Apart from the ever-present peril presented by the camera-phone, fresh danger awaits the political reveller this year. Getting snapped by some stranger’s Samsung while looking the worse for drink may be the least of a TD’s worries this Yuletide season.

Gazing upon Colm Keaveney yesterday afternoon, now firmly in residence on the Fianna Fáil benches, we realised it was time to issue a festive warning to members of all the other parties and the floating pool of Independents.

Be on your guard at all times. Remain vigilant. Do not stagger alone. There is strength in numbers. Beware of an approaching Billy Kelleher or Timmy Dooley.

Patrolling
Because the rumour sweeping Leinster House is that a Fianna Fáil press gang is in operation. We hear that Micheál Martin’s men (there’s hardly any women) are patrolling nightspots favoured by members of the Dáil and Seanad in search of a post-official knees-up libation. “It won’t be safe to fall asleep in Coppers anymore” a frightened Labour party official tells us. “We are urging our people not to accept, under any circumstance, a free drink from a member of Fianna Fáil. Because, one minute, you’ll be having a great time and the next, you’ll wake up in their party rooms with a thumping headache having signed up to the Soldiers of Destiny and a place on their election ticket.”
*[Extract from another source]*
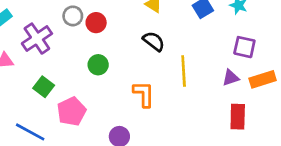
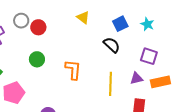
black semicircle: (154, 41) -> (112, 45), moved
yellow line: (184, 71) -> (110, 84), moved
orange L-shape: (144, 94) -> (73, 70), moved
Apparently, they knocked out Peter Mathews with several pots of strong tea and now he’s committed to run for Europe with them. He has said nothing yet, but the speculation among terrified TDs is that the deputy for Dublin South has been captured.

Word is, Fianna Fáil isn’t choosy. They need bodies and don’t care where they get them. Sinn Féin’s Peadar Tóibín had to go on the record yesterday to say he hasn’t been nobbled by Martin. Attempts were made, though.

It’s rough out there.

Speaking of warnings – a delegation from the Ukraine parliament arrived in the afternoon to observe proceedings in the chamber. The Ceann Comhairle’s attempt to welcome them was temporarily drowned out by Luke Ming Flanagan.

“Don’t join the EU! Don’t join the EU!” he shouted up at the bemused Ukrainians.

Ming was in feisty form, having just tangled, yet again, with the Minister for Justice during his question time.